What is a grunt fund?Grunt Fund

“A person’s share of the rewards should equal that person’s share of the at-risk contributions”

A grunt fund gives fiscal value to all contributions, tangible and intangible, that a founder makes to a startup. Everything from intellectual property and connections to time and cash is valued by the fund. A complex formula then assigns weight to each contribution and allocates company equity stakes among the founders accordingly. The purpose of grunt funds is to make sure that startup founders are rewarded for everything they offer their company, not just the money they actually invest. Grunt funds are dynamic, meaning they monthly recalculate equity stakes as contributions to the company change. For more information, see the Grunt Fund Calculator at slicingpie.com.

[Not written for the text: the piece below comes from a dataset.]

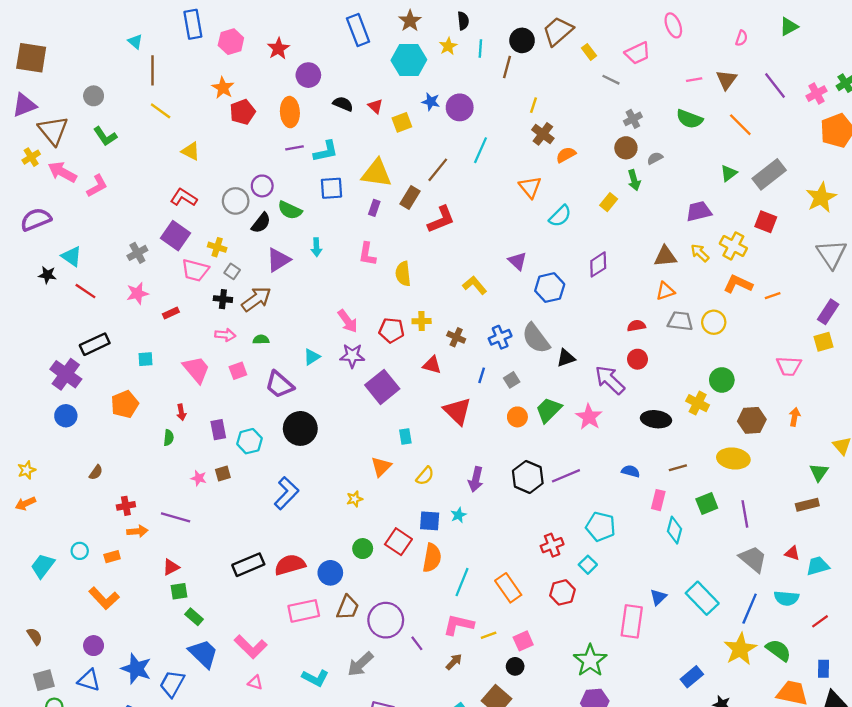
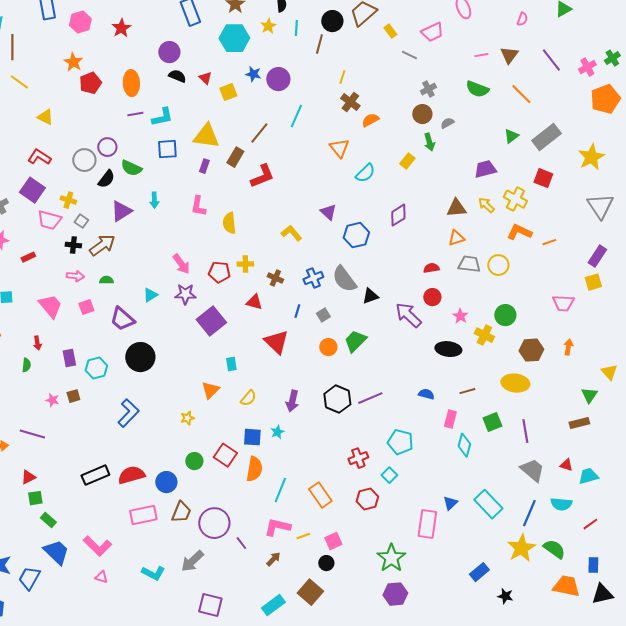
purple circle: (308, 75) -> (169, 52), moved
pink star: (589, 417) -> (460, 316), moved, size x0.7

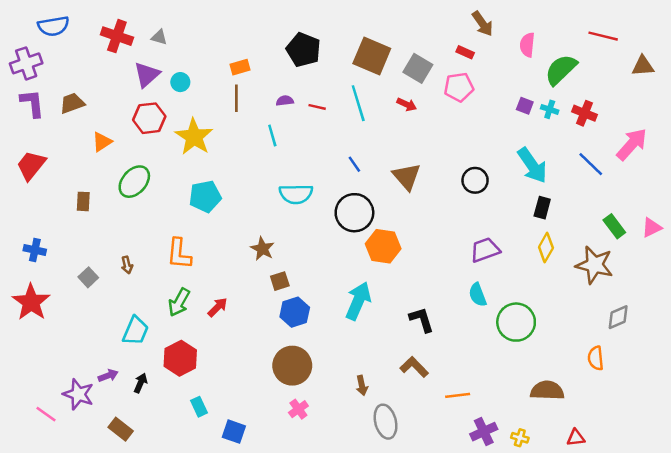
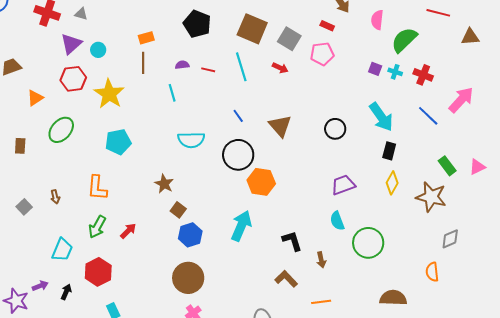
brown square: (280, 281) -> (178, 210), turned -35
brown arrow: (362, 386) -> (321, 260), moved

For example, three founders start a company. Using a grunt fund, the equity of the company is allocated monthly based on ongoing contributions. Founder A contributes $100,000 cash to the company in the first month but nothing more. Founder B contributes intellectual property valued at $50,000 and an average monthly work of ten hours, with each hour valued at $100  per hour. Founder C contributes an average monthly work of thirty hours valued at $120 per hour. Founders B and C earn more equity as they continue to work.

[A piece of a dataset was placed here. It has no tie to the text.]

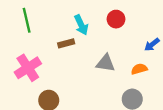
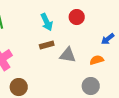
brown rectangle: (66, 43) -> (47, 45), moved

Reasons Why You Should Consider a Grunt Fund

  1. It is dynamic, meaning it accounts for real-time changes in contributions
  2. Accounts for non-cash contributions, such as ideas, relationships, and time
  3. It can help prevent legal battles and drama between company founders
  4. Helps calculate fair buyout price if someone leaves company before it breaks even

Reasons Why You Shouldn’t Consider a Grunt Fund

  1. It can cause the founders to avoid the necessity of having hard-conversations about value, stifle open communication, and reduce trust between company founders
  2. It is tedious and can lead to greater legal fees due to ongoing complexity of the capitalization table.
  3. Investors tend to be very skeptical of the formula
  4. There are many traditional, proven mechanisms that accomplish the same thing (e.g. vesting schedules)

Conclusion

Grunt funds may work well for founder teams who are unsure of their ability to consistently contribute. The founders need to be able to assign a dollar value for their contributions, including contributions made later in the life of the company, be it work or assets such as intellectual property, equipment, or rent. Time tracking is a matter of trust but can be linked to production metrics to confirm actual productivity. Using the online tools can help track contributions and update equity in real-time.